Now there are different types of HEV and PHEV on our roads and they may carry one or more of these safety devices and we can only know them through the rescue sheet for each particular vehicle.
Electric Vehicles (EV): Unlike the HEV, the EV has no ICE. This means that they move with electric propulsion only. Therefore, they only have one or more electric motors and battery pack with mid and high voltage, and this varies between 100 and 800 volts. They also incorporate a plug-in to recharge the batteries.
The batteries are placed all over the floor of the car and can represent 30% of the total weight of the vehicle, and this position also lowers the centre of gravity to help with the car’s stability.
For us, firefighters, this is a drawback because the manufactures recommend not touching this area during rescue work and this makes that some extrication manoeuvres obsolete.
For this reason, we need to know how to disconnect the high voltage and how we can work to rescue people in an electric vehicle accident. To facilitate our rescue work, it is necessary and very important that the documentation that we can use has the same information and symbols used in the standard so that we can understand it at the accident scene. Only with this information can we disconnect the propulsion system of the accident vehicle.
Hydrogen vehicles: here we have two kinds of propulsion system.
This is the hydrogen car everybody knows with batteries and fuel cell. These cars are really EV and run on electricity, but when the electric power is used up, the hydrogen fuel cell generates electricity to move the vehicle and recharge the batteries.
This propulsion system carries all the elements of an EV: batteries, orange cables, electric motors, etc. and one or more hydrogen tanks with a pressure range between 4,076psi and 10,152psi.
Therefore, we have two risks in a hydrogen car that has suffered an accident. One is the high voltage of batteries and another is the danger due to a leak in the pipework or the rupture of the hydrogen tank and possible gas fire. For this reason, again, we should carry a thermal camera and a device that detects dangerous gas when we approach the scene, as well as having the Recue Sheet to be able disconnect the high voltage.

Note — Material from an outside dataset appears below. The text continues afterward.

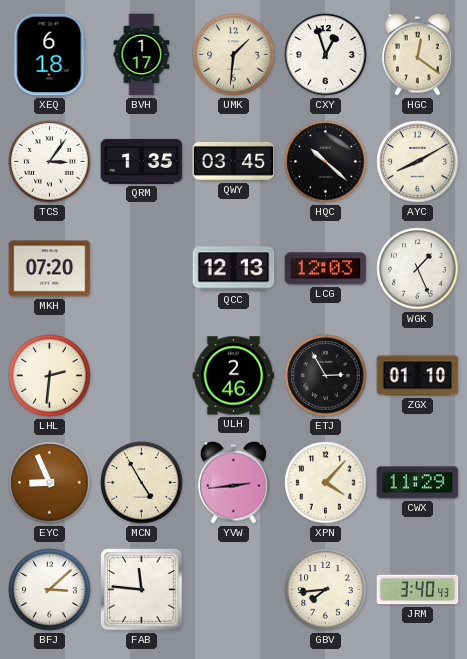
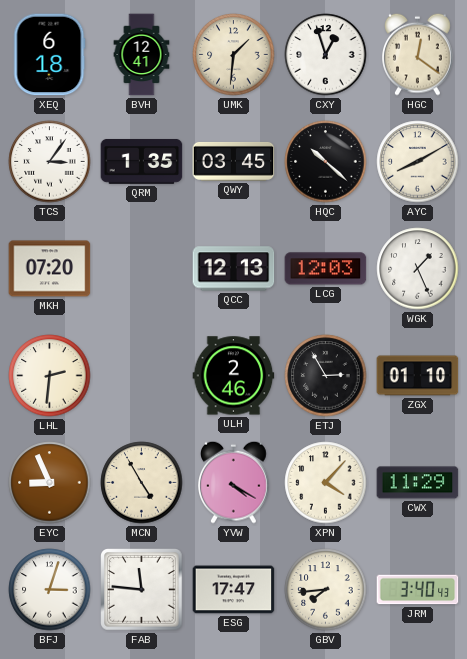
BVH: 1:17 -> 12:41
YVW: 2:44 -> 4:20
BFJ: 3:08 -> 3:03
ESG: none -> 17:47
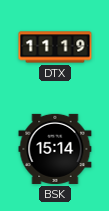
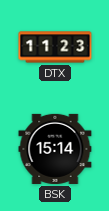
DTX: 11:19 -> 11:23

Another form of hydrogen propulsion system is the bi-fuel car. These carry an ICE to be able to burn gasoline or hydrogen. This system has not spread much because it was found to be as polluting as a gasoline car and provided little autonomy. For example, BMW Hydrogen 7.

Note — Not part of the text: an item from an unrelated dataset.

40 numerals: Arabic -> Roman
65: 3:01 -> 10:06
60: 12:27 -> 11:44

And now, Toyota have a new hydrogen combustion engine, which it is testing with its racing team.
All these vehicles have one or more devices for cutting or disconnecting the propulsion systems. In RS of ISO 17840 we can find them in the point 3: Disable direct hazard/safety regulations. Therefore, it is very important that we have the RS when we arrive at the scene of a vehicle fire or traffic accident.
An example for first rescuers to distrust the situation when they arrive at the emergency zone and there is a vehicle involved may be an event that occurred in 2013 in Barcelona. An HEV exploded and the trunk hood was found 40m from the vehicle. The car had an LPG kit that failed for various reasons and caused an explosion that broke the windows and scared people. And the Rescue Sheet could not show the LPG kit because it was added to the vehicle after it had been sold.

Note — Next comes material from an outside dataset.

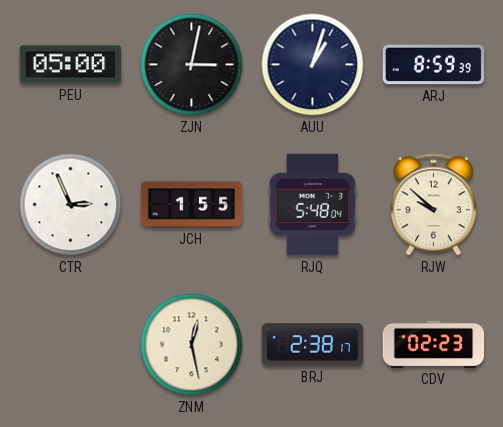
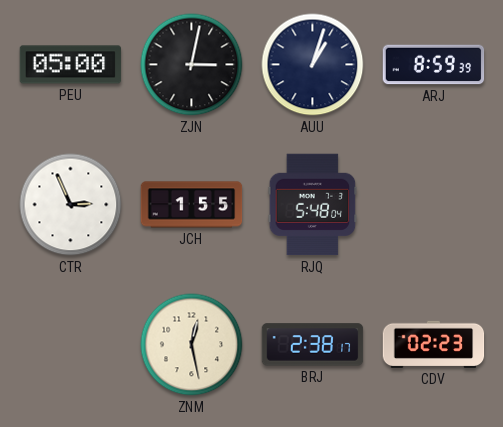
RJW: 9:52 -> none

We can never trust in the situation; it is always unpredictable and dangerous and we have to be alert all the time. Gas leak, smoke from batteries, release of liquid fuel can appear at any moment and can be very dangerous for us and injured people.
For the moment, these are the different ways to move light vehicles. In the future, perhaps some will undergo changes or modifications, or there may even be new powertrains to consider. And then we will need to get to know them and learn how to work on them because we will always have to rescue injured people from accident cars.